There are two main facets to talking about these questions, laws in the Old Testament and laws in the New Testament. In the Old Testament, “the Law” consists of the commands by God through Moses which became a covenant relationship (agreement for living) between God and God’s chosen people, the people of Israel. It consists of 613 commands. They include commands against homosexual activity, incest, rape, as well as commands against eating certain animals like shellfish (shrimp included) and wearing clothing woven with two different kinds of fabric. The Law also lays out temple rituals, festivals, how and why to do these things, etc. It advocates for the care of the poor, the widow, and the foreigner. It forbids charging with interest and it advocates forgiving all debts after 7 years. Most notably for the Christian, the Law includes the 10 Commandments, which serve as a summation or at least an intro to the Law, namely know that God is God and don’t be a jerk to each other.

When people point to Old Testament Law as proof that we are doing something wrong or that we are violating God’s Law, there are two responses. First off, for the one wagging their finger, they must understand that to advocate any aspect of the Law is to bind themselves to the entire Law. Therefore, if they want to argue in favor of any Old Testament Law, they themselves ought to be righteous to uphold for themselves the entire Law (i.e. You can’t condemn fornication while eating all-you-can-eat crab legs at Red Lobster. You are in equal violation of the Law.) This is especially professed by Paul, a self-proclaimed “Pharisee of Pharisees” before knowing Christ Jesus. In Galatians, Paul literally says this as he talks about the difference between the old covenant of the Law through Moses and the new covenant through Christ on the cross. (Galatians 5:5-6 but really all of Galatians and much of Paul’s writing).

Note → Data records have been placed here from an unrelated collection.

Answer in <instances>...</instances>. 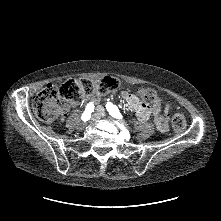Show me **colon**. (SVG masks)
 <instances>
[{
	"label": "colon",
	"mask_w": 221,
	"mask_h": 221,
	"mask_svg": "<svg viewBox=\"0 0 221 221\" xmlns=\"http://www.w3.org/2000/svg\"><path fill=\"white\" fill-rule=\"evenodd\" d=\"M119 81L113 77H103L92 80L87 78L70 79L64 85L49 84L43 88L33 101L35 115L45 124H51L62 111V102L78 104L84 97L90 95H104L115 90ZM139 96L153 107H159L161 100L155 91L148 88L138 90ZM172 125L176 132L182 133L186 129L184 116L176 112L172 115Z\"/></svg>",
	"instance_id": "1"
}]
</instances>
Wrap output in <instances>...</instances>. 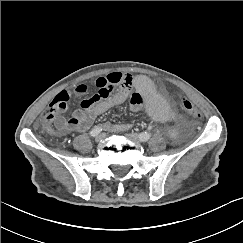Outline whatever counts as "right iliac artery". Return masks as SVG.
<instances>
[{"instance_id": "82829eb1", "label": "right iliac artery", "mask_w": 243, "mask_h": 243, "mask_svg": "<svg viewBox=\"0 0 243 243\" xmlns=\"http://www.w3.org/2000/svg\"><path fill=\"white\" fill-rule=\"evenodd\" d=\"M102 131V127L101 126H95L91 131H90V135L95 137L97 136L100 132Z\"/></svg>"}]
</instances>
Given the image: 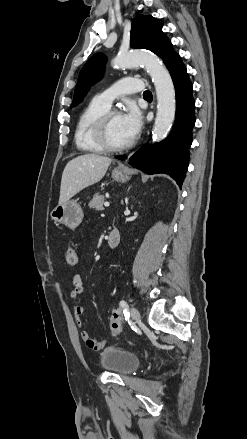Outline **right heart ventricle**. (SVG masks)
<instances>
[{
    "instance_id": "1",
    "label": "right heart ventricle",
    "mask_w": 247,
    "mask_h": 439,
    "mask_svg": "<svg viewBox=\"0 0 247 439\" xmlns=\"http://www.w3.org/2000/svg\"><path fill=\"white\" fill-rule=\"evenodd\" d=\"M109 108L98 100L93 99L82 111L74 133V141L79 150L88 153L104 152L95 139L94 131L98 119Z\"/></svg>"
}]
</instances>
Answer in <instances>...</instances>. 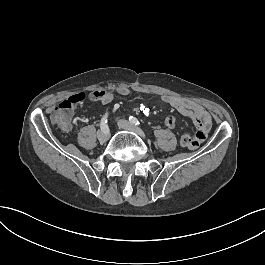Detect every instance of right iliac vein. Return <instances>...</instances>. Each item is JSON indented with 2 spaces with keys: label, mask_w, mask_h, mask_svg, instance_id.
I'll use <instances>...</instances> for the list:
<instances>
[{
  "label": "right iliac vein",
  "mask_w": 265,
  "mask_h": 265,
  "mask_svg": "<svg viewBox=\"0 0 265 265\" xmlns=\"http://www.w3.org/2000/svg\"><path fill=\"white\" fill-rule=\"evenodd\" d=\"M97 137L101 143H105L110 137V132L109 130L105 132L101 130L98 132Z\"/></svg>",
  "instance_id": "right-iliac-vein-1"
}]
</instances>
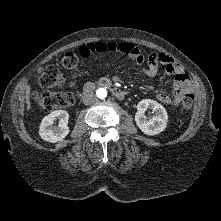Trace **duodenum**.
<instances>
[{"label":"duodenum","instance_id":"obj_1","mask_svg":"<svg viewBox=\"0 0 221 221\" xmlns=\"http://www.w3.org/2000/svg\"><path fill=\"white\" fill-rule=\"evenodd\" d=\"M96 85L109 89L111 93L120 100H123L126 97V93L108 79H104V78L99 79L96 82ZM93 87H94L93 83H87L83 88V92L87 93L91 91Z\"/></svg>","mask_w":221,"mask_h":221}]
</instances>
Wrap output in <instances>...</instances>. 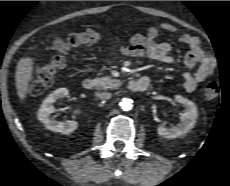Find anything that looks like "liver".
Returning a JSON list of instances; mask_svg holds the SVG:
<instances>
[{
  "label": "liver",
  "mask_w": 230,
  "mask_h": 186,
  "mask_svg": "<svg viewBox=\"0 0 230 186\" xmlns=\"http://www.w3.org/2000/svg\"><path fill=\"white\" fill-rule=\"evenodd\" d=\"M33 60L29 57H22L16 66L15 81L18 96L21 101L26 98L29 82L33 75Z\"/></svg>",
  "instance_id": "obj_1"
}]
</instances>
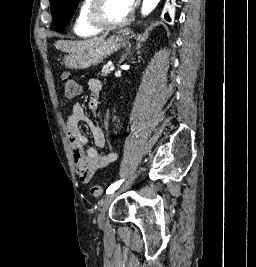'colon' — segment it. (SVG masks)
<instances>
[{
  "mask_svg": "<svg viewBox=\"0 0 256 267\" xmlns=\"http://www.w3.org/2000/svg\"><path fill=\"white\" fill-rule=\"evenodd\" d=\"M62 84L64 93L68 97H76L79 94V85L77 81L68 73H64L62 76ZM105 192V186L104 185H93L90 188V194L93 197H99L103 195Z\"/></svg>",
  "mask_w": 256,
  "mask_h": 267,
  "instance_id": "5ec220e1",
  "label": "colon"
}]
</instances>
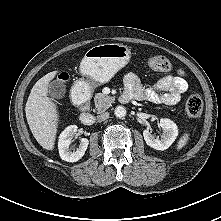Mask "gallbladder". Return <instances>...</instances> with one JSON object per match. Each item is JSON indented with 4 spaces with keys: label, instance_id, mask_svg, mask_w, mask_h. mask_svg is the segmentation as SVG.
<instances>
[{
    "label": "gallbladder",
    "instance_id": "gallbladder-1",
    "mask_svg": "<svg viewBox=\"0 0 221 221\" xmlns=\"http://www.w3.org/2000/svg\"><path fill=\"white\" fill-rule=\"evenodd\" d=\"M66 93V85L61 80H54L50 83V94L55 98H63Z\"/></svg>",
    "mask_w": 221,
    "mask_h": 221
}]
</instances>
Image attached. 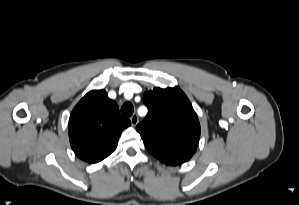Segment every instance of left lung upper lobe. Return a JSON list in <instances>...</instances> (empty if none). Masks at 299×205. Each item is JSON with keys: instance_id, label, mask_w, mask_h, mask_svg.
<instances>
[{"instance_id": "1", "label": "left lung upper lobe", "mask_w": 299, "mask_h": 205, "mask_svg": "<svg viewBox=\"0 0 299 205\" xmlns=\"http://www.w3.org/2000/svg\"><path fill=\"white\" fill-rule=\"evenodd\" d=\"M143 101L148 114L136 129L147 149L170 146L197 148L200 123L179 87L154 88L144 93Z\"/></svg>"}]
</instances>
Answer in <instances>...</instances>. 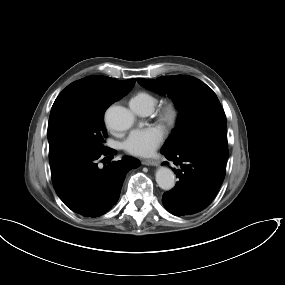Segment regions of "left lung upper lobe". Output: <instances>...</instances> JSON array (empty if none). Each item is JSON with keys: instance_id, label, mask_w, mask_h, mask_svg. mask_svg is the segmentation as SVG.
<instances>
[{"instance_id": "5c2ea615", "label": "left lung upper lobe", "mask_w": 285, "mask_h": 285, "mask_svg": "<svg viewBox=\"0 0 285 285\" xmlns=\"http://www.w3.org/2000/svg\"><path fill=\"white\" fill-rule=\"evenodd\" d=\"M143 87L168 94L179 111L176 128L161 150L175 152L198 145L227 148L224 110L214 91L199 79L171 75L155 80L138 78Z\"/></svg>"}]
</instances>
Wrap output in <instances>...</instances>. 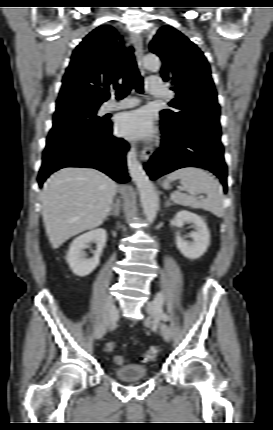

Which brings us to the 2nd response of arguing from the Old Testament, Jesus has fulfilled the Law and we are now bound to the New Testament Law of Christ. The Law of Christ is tricky! The Law of Christ can be summed up like this, you are freed from the burden of the Law and are free to simply love one another but don’t abuse that freedom or use it in such a way that others will misunderstand or ignore the Gospel of Jesus Christ. In Paul’s day, the hot button issue in at least Corinth (according to 1st Corinthians) was eating meat sacrificed to idols (1 Cor 8). Paul, freed from the Law which forbid eating meat sacrificed to idols, was now able to eat it because of Jesus’ fulfilling the Law through the cross. Paul was able to eat the meat, but if he did this in the presence of someone who would see Paul do that and think Jesus’s sacrifice meant nothing or that since Paul was eating this meat that Paul accepts whatever god it was sacrificed to, Paul’s freedom is causing someone to not hear the truth of Christ, the opposite of spreading the Gospel. So, the Law of Christ becomes trickier.

That’s probably a good stopping point for this one. It’s a complicated issue, as you probably know from all the varying Christian denominations out there. There is plenty more that could be said, and I’m always willing to continue the conversation with you.